Metadata-Version: 2.1
Name: pyseqr
Version: 1.0.0.dev3
Summary: A Python library for sequence search and analysis.
Home-page: https://github.com/rattling/pyseqr
Author: John Curry
Classifier: Programming Language :: Python :: 3
Classifier: License :: OSI Approved :: Apache Software License
Classifier: Operating System :: OS Independent
Requires-Python: >=3.7
Description-Content-Type: text/markdown
License-File: LICENSE

# PySeqr

PySeqr is a Python library for sequence search and analysis. It provides a simple and efficient way to find all occurrences of a sublist in a target list.

PySeqr supports unordered, ordered, and non-overlapping occurrences. It also allows you to specify the gap between occurrences and elements. PySeqr can handle custom objects and floating-point numbers with a specified precision.

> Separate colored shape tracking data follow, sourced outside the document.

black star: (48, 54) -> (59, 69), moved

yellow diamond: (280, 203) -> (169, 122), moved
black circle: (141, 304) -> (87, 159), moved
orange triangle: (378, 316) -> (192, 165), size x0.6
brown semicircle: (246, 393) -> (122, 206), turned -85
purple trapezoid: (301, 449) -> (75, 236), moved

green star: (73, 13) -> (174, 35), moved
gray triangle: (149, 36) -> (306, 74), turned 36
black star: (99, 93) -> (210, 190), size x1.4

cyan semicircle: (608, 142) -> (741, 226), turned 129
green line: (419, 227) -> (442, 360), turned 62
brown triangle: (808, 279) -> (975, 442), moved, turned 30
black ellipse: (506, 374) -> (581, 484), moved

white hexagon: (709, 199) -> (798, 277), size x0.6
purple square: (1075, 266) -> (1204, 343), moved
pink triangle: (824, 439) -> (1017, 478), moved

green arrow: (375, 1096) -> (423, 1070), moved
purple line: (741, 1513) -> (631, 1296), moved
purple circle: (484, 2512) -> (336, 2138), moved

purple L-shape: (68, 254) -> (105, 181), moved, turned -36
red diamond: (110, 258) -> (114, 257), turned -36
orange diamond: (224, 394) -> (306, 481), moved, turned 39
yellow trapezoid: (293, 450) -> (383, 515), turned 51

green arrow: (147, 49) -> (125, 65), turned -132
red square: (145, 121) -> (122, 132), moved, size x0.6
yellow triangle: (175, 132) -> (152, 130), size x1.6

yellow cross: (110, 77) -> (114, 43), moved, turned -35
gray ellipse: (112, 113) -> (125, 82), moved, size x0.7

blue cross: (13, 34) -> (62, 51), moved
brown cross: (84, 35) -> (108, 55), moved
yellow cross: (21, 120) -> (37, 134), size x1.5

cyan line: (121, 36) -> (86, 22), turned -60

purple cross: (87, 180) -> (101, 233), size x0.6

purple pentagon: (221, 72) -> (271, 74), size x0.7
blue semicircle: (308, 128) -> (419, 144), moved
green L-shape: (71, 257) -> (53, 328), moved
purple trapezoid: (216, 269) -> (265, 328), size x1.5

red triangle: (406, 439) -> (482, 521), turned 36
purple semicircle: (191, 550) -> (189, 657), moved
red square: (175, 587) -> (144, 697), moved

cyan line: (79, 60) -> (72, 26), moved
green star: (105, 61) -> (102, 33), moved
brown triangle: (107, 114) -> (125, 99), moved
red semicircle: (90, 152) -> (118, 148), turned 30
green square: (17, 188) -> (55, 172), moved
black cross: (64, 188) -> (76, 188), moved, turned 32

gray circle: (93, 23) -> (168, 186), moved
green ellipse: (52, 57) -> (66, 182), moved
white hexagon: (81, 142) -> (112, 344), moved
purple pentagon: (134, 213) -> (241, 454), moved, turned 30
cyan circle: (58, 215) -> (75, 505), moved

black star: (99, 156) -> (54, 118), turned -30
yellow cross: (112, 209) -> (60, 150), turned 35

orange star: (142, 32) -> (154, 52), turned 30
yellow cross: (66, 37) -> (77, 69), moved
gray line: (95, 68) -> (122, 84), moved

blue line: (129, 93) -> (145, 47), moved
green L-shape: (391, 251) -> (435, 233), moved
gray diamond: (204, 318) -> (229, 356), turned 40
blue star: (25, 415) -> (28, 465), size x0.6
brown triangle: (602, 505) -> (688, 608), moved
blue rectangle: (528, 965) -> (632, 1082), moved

Note that all sequence elements must be hashable for matching. Custom objects will match on their string representation. If you wish to match on a unhashable built-in Python data type (e.g. list, dictionary, set), you can set the `ensure_hashable` flag to `True`.

## Requirements

- Python 3.7+ (tested on 3.7, 3.8, 3.9, 3.10, 3.11)

## Performance

The `find_in_list` function operates with a time complexity of **O(m + n + k * m * log n)**, where:
- `m` is the length of the `sublist`.
- `n` is the length of the `target` list.
- `k` is the number of occurrences found.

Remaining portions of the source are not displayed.